As Paweł did, I used the basic Python logic from http://codentronix.com/2011/04/27/a-cool-parallax-starfield-simulation-using-python to build up the parallax version from and then used the logic from http://codentronix.com/2011/05/28/3d-starfield-made-using-python-and-pygame for a basic 3D implementation. Then I bumped into a nice DHTML JavaScript implementation of an interactive starfield at http://www.chiptune.com/starfield/starfield.html, where moving the mouse changes the aspect of travel through the starfield.

So I knocked up some equivalent logic in Oxygene in an Android application and uploaded the result to the Android Market, oh, I mean Google Play. You find the free app through this link if you want to check out the results. The interactive starfield has some settings to customise the number and speed of stars as well as whether touching the screen changes the travel aspect.

StarfieldAppMenu StarfieldAppSettings

StarFieldApp StarFieldApp2

Clearly the logic is reasonably straightforward – in each case it’s really just dots of various sizes drawn on the Canvas of a SurfaceView. This is done again and again after having moved the positions of the stars in ‘space’, but of course care must be taken to be CPU-friendly. To that end an Android Handler is used and each time a frame is drawn, the next one is scheduled in for some small time period later using a call to its postDelayed() method.
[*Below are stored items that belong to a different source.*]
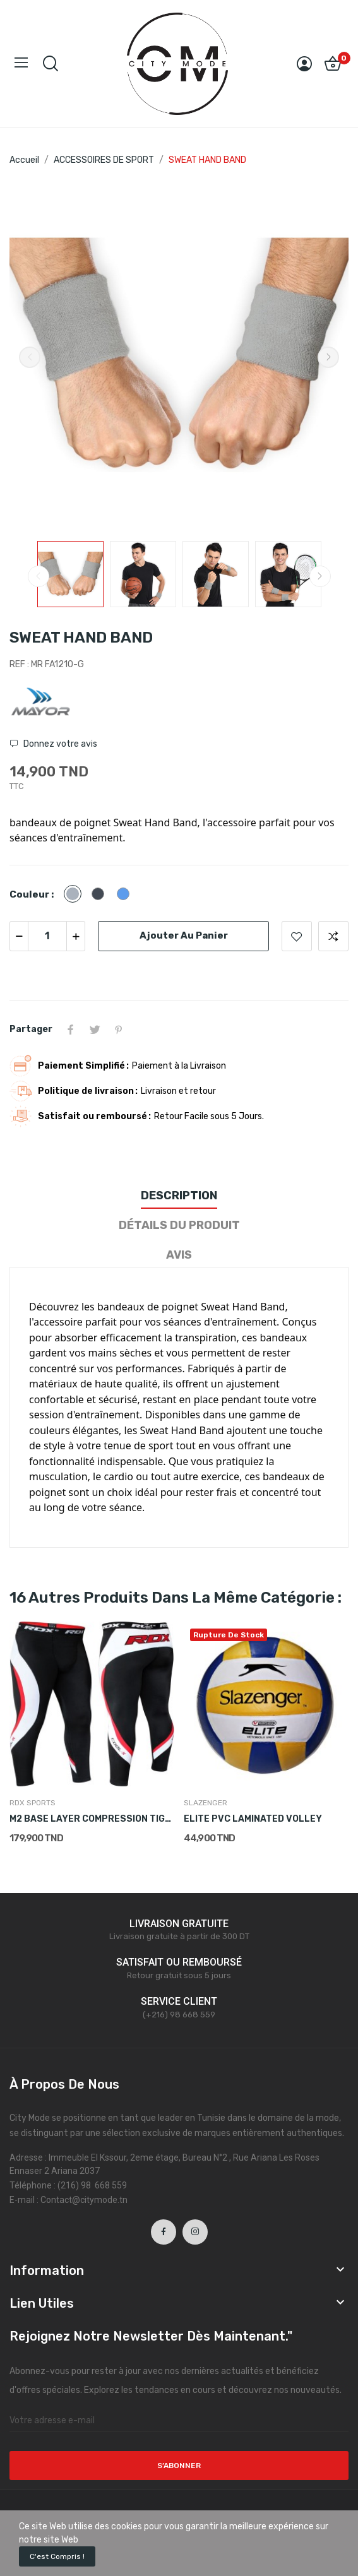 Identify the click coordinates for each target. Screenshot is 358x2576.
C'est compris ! (57, 2556)
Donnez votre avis (59, 744)
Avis (179, 1255)
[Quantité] (47, 936)
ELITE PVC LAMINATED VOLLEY (253, 1818)
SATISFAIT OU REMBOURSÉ (179, 1962)
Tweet (95, 1029)
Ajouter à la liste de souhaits (296, 936)
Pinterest (119, 1029)
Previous (29, 357)
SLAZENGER (205, 1803)
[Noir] (101, 894)
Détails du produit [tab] (179, 1225)
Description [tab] (179, 1195)
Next (328, 357)
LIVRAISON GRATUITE (179, 1924)
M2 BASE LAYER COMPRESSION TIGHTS (91, 1818)
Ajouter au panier (184, 935)
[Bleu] (126, 894)
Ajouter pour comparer (333, 936)
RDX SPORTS (32, 1803)
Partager (71, 1029)
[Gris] (75, 894) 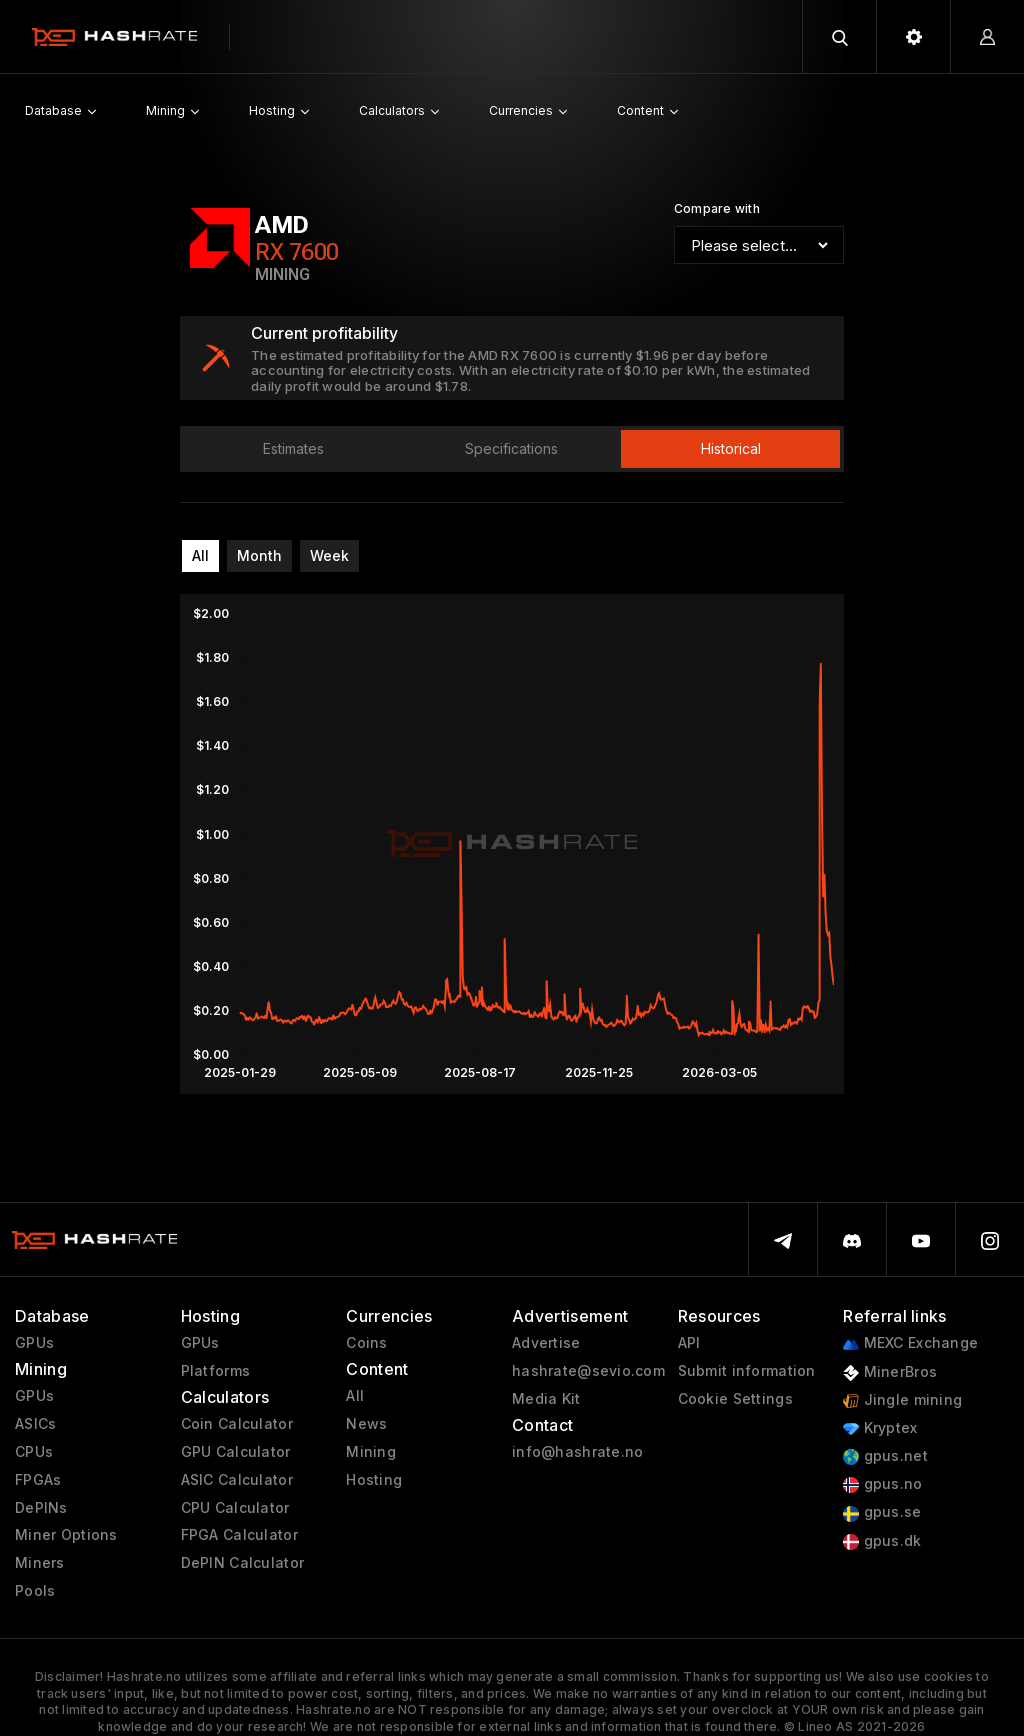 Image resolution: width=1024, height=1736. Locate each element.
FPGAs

Anyway, I was quite pleased with how this little app turned out, and how it gave me an opportunity to go through the Google Play application publication process. And then I started thinking about other old effects from the demos that used to be quite popular in the late 80s and early 90s…

My favourite was the plasma effect: an undulating oozing flow of colours shifting through the screen. A bit of research helped me understand the general principle of how the plasma effect is implemented, with a plasma function at the heart of it. I found a selection of different plasma functions and rolled them into a configurable Android plasma app built with Oxygene for Java, available for free at this link:

Plasma1 Plasma3 Plasma2

Plasma4 Plasma5 Plasma6

These plasma effects are implemented by pre-assigning an interesting palette of colours and then iteratively calculating the value of each pixel of the plasma surface and plotting it on a bitmap. To keep things performant the plasma surface is typically rather less dense than the pixel count of a smart phone screen and so this bitmap is then stretched onto the Canvas of the underlying SurfaceView. However, to minimise the evident pixellation some of the effects actually render virtual pixels and use a random jitter (x & y offset) in conjunction with opacity to smooth out the edges.

Having been bitten by the bug of retro demo effects I then bumped into the Demo Effects Collection Open Source project. This shows, in C++, how a whole raft of old demo effects are implemented, so I picked a few other effects I had a nostalgic affection for and concocted Retro Effects, another free Android app built with Oxygene for Java and available at this link. This one has a fire effect, a particle explosion, shadebobs and copper bars (as well as a starfield and plasma implementation for completeness):

Fire Shadebobs

Copperbars Explosion2

This has all been a terrific trip down memory lane for me, resurging my interest in the old demo effect scene, and using Oxygene for Java has allowed me to build the apps on my favourite mobile platform, Android, using my favourite language syntax, Pascal.

Oh, just in signing off I should mention that I also uploaded a couple of live wallpapers, one with the interactive starfield and one with the configurable plasma functions. Live wallpapers are quite a nice distraction and needn’t be as much of a battery hog as they are sometimes made out to be (especially if implemented carefully). The Android live wallpapers do, however, have a nominal download charge associated with them.

I’ve been porting some of the Android SDK demos from the original Java to Oxygene, including the live wallpaper demo (a rotating cube and a rotating dodecahedron), so I’ll probably blog some technical details on how these things are built at some point in the near future.